De behandeling voor de ziekte van Pompe heeft helaas weinig effect op de ademhalingsspieren. In dit onderzoek zal met een nieuwe techniek de functie van de ademhalingsspieren worden onderzocht in een MRI-scanner.
Achtergrond van het onderzoek
Een belangrijk probleem bij de ziekte van Pompe is de afname van de kracht van de ademhalingsspieren, met name het middenrif, waardoor kortademigheid kan optreden. Gelukkig is de ziekte van Pompe te behandelen, door infusen te geven met het ontbrekende enzym (‘enzymtherapie’). De kracht van de spieren van de armen en benen kan hier goed op verbeteren, maar het effect op de ademhalingsspieren is helaas meestal veel minder positief. Hoe dit komt, is nog onduidelijk; mogelijk wordt te laat met enzymtherapie gestart om de ademhalingsspieren te beschermen. Wel is er een techniek ontwikkeld waarmee de functie van de ademhalingsspieren gemeten kan worden in een MRI-scanner.
Doel van het onderzoek
Het doel van dit onderzoek is te bepalen hoe het komt dat de functie van de ademhalingsspieren blijft verslechteren ondanks de enzymtherapie. Hiervoor zullen volwassen Pompe-patiënten en gezonde vrijwilligers een longfunctie-onderzoek ondergaan in een MRI-scanner. Zo kan de werking van de ademhalingsspieren en het effect van de therapie daarop gemeten worden. De onderzoekers hopen zo te zien in welke fase van de ziekte de middenrifspier is aangetast, zodat bepaald kan worden wanneer met de enzymtherapie gestart moet worden.

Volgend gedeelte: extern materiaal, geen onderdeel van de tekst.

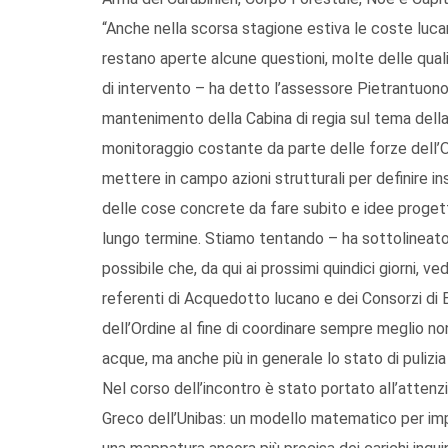
“Anche nella scorsa stagione estiva le coste luca
restano aperte alcune questioni, molte delle qua
di intervento – ha detto l’assessore Pietrantuono
mantenimento della Cabina di regia sul tema della 
monitoraggio costante da parte delle forze dell’
mettere in campo azioni strutturali per definire
delle cose concrete da fare subito e idee proget
lungo termine. Stiamo tentando – ha sottolineato
possibile che, da qui ai prossimi quindici giorni, v
referenti di Acquedotto lucano e dei Consorzi di B
dell’Ordine al fine di coordinare sempre meglio non
acque, ma anche più in generale lo stato di pulizia
Nel corso dell’incontro è stato portato all’attenz
Greco dell’Unibas: un modello matematico per imp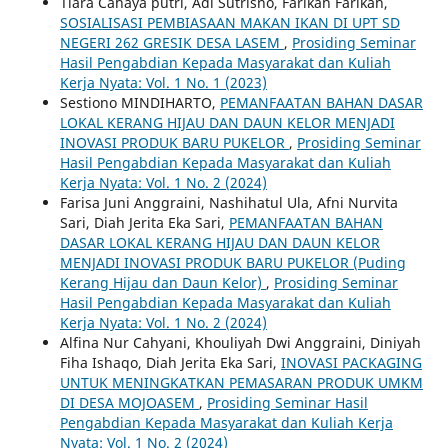
Tiara Cahaya putri, Adi Sutrisno, Farikah Farikah,
SOSIALISASI PEMBIASAAN MAKAN IKAN DI UPT SD
NEGERI 262 GRESIK DESA LASEM
,
Prosiding Seminar
Hasil Pengabdian Kepada Masyarakat dan Kuliah
Kerja Nyata: Vol. 1 No. 1 (2023)
Sestiono MINDIHARTO,
PEMANFAATAN BAHAN DASAR
LOKAL KERANG HIJAU DAN DAUN KELOR MENJADI
INOVASI PRODUK BARU PUKELOR
,
Prosiding Seminar
Hasil Pengabdian Kepada Masyarakat dan Kuliah
Kerja Nyata: Vol. 1 No. 2 (2024)
Farisa Juni Anggraini, Nashihatul Ula, Afni Nurvita
Sari, Diah Jerita Eka Sari,
PEMANFAATAN BAHAN
DASAR LOKAL KERANG HIJAU DAN DAUN KELOR
MENJADI INOVASI PRODUK BARU PUKELOR (Puding
Kerang Hijau dan Daun Kelor)
,
Prosiding Seminar
Hasil Pengabdian Kepada Masyarakat dan Kuliah
Kerja Nyata: Vol. 1 No. 2 (2024)
Alfina Nur Cahyani, Khouliyah Dwi Anggraini, Diniyah
Fiha Ishaqo, Diah Jerita Eka Sari,
INOVASI PACKAGING
UNTUK MENINGKATKAN PEMASARAN PRODUK UMKM
DI DESA MOJOASEM
,
Prosiding Seminar Hasil
Pengabdian Kepada Masyarakat dan Kuliah Kerja
Nyata: Vol. 1 No. 2 (2024)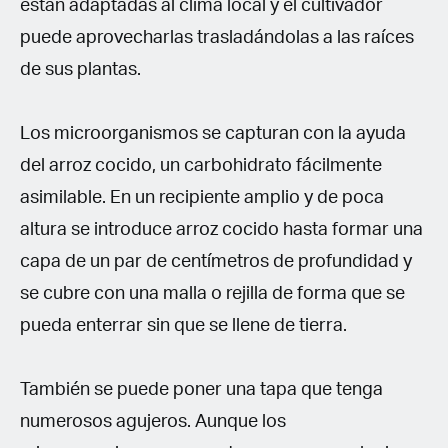
están adaptadas al clima local y el cultivador
puede aprovecharlas trasladándolas a las raíces
de sus plantas.
Los microorganismos se capturan con la ayuda
del arroz cocido, un carbohidrato fácilmente
asimilable. En un recipiente amplio y de poca
altura se introduce arroz cocido hasta formar una
capa de un par de centímetros de profundidad y
se cubre con una malla o rejilla de forma que se
pueda enterrar sin que se llene de tierra.
También se puede poner una tapa que tenga
numerosos agujeros. Aunque los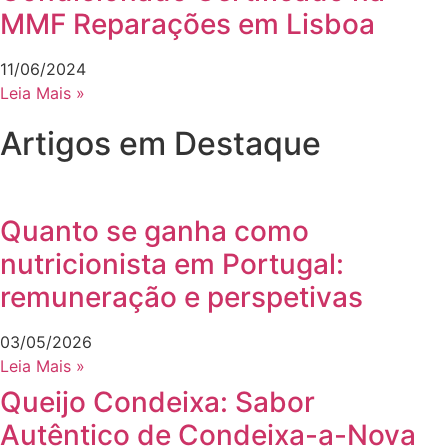
MMF Reparações em Lisboa
11/06/2024
Leia Mais »
Artigos em Destaque
Quanto se ganha como
nutricionista em Portugal:
remuneração e perspetivas
03/05/2026
Leia Mais »
Queijo Condeixa: Sabor
Autêntico de Condeixa-a-Nova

Daarnaast zal worden uitgezocht wanneer enzymtherapie de schade aan het middenrif nog kan herstellen. Deze resultaten zijn van groot belang voor mensen met de ziekte van Pompe. Daarnaast zal ook worden gekeken naar andere spierziekten, om te bepalen of de ademhalingsspieren bij de ene spierziekte anders of erger zijn aangetast dan bij de andere.
Eindresultaten
In totaal zijn er 35 mensen met de ziekte van Pompe, 18 gezonde controles en 12 mensen met een andere spierziekte onderzocht. De onderzoekers vonden dat mensen met de ziekte van Pompe een verminderde beweging van het middenrif hebben, de krachtigste ademhalingsspier. De beweging van de borstkas is wel normaal. Ook is het middenrif op MRI bij Pompe-patiënten boller dan bij gezonde controles. Deze veranderingen aan het middenrif worden soms al gezien als de longfunctie nog normaal is. Bij de herhaalmetingen (na een jaar) zagen de onderzoekers dat de vorm van het middenrif nog boller is geworden. Dit wijst op toegenomen schade. Als er eenmaal ernstige schade aan het middenrif is, lijkt enzymtherapie dit niet meer te kunnen herstellen. Bij patiënten die startten met enzymtherapie als de functie van het middenrif nog niet erg verminderd is, lijkt de functie van het middenrif vooral tijdens de eerste drie jaar behandeling met enzymtherapie stabiel te blijven.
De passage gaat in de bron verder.